The Legislative PEER Committee is releasing its report titled FY 2018 Annual Report: Analysis of Funding for Mississippi Charter Schools and the Charter School Authorizer Board.

Some of the Committee’s major findings include:

  • The Mississippi Department of Education (MDE) distributed the same amount of per pupil Mississippi Adequate Education Program (MAEP) funding to Midtown Public, Reimagine Prep, Smilow Prep, and Jackson Public Schools in FY 2018—e.g., $4,038 per pupil (before add-on program costs).
  • The Charter Schools Act requires that MAEP payments to the charter schools be reconciled each year to reflect average daily attendance rather than projected enrollment.  However, state law does not require the reconciliation of local ad valorem support to charter schools to average daily attendance.
  • The local ad valorem per pupil calculation required by state law provides unequal shares between charter schools and the Jackson Public School district—e.g., $2,782 per student living within the boundaries of Jackson Public Schools who attended Midtown Public, Reimagine Prep, or Smilow Prep and $2,684 per student enrolled in Jackson Public Schools, a difference of $98 per pupil.
  • The state funding formula for the Mississippi Charter School Authorizer Board (MCSAB), which assesses a 3% fee on all per pupil allocations received by the charter schools, did not provide sufficient funds to cover the board’s FY 2018 operating expenses.
  • The MCSAB contracts with the National Association of Charter School Authorizers (NACSA) to provide independent recommendations of approval or denial of each charter school application.  For the 2018 application cycle, MCSAB approved Revive Prep and RePublic High School, although they were not recommended for approval by NACSA. 

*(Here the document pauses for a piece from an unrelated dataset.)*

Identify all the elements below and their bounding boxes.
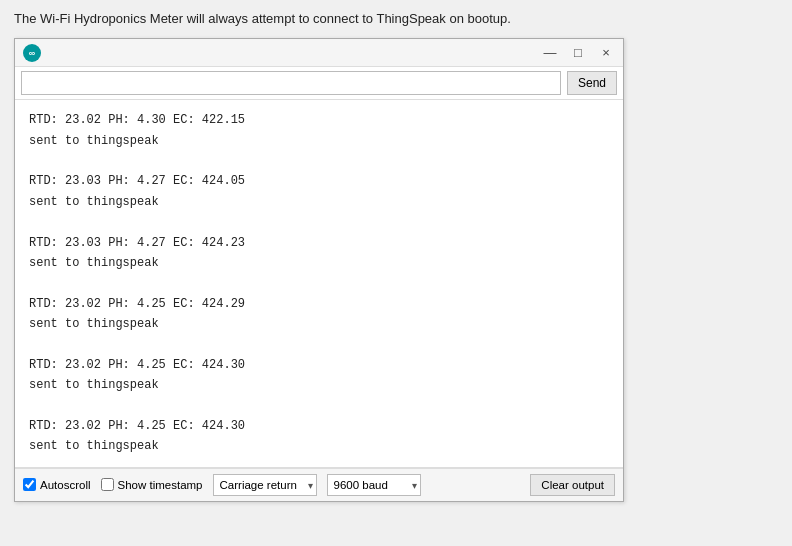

  • Contrary to MISS. CODE ANN. Section 37-28-31, MCSAB has not provided the Legislature with an annual report regarding the board’s evaluation of Mississippi’s charter schools’ performance since December 2016.  The board plans to provide its 2017 annual report to the Legislature in 2019.  According to MDE’s accountability grades, the charter schools have not made significant academic progress.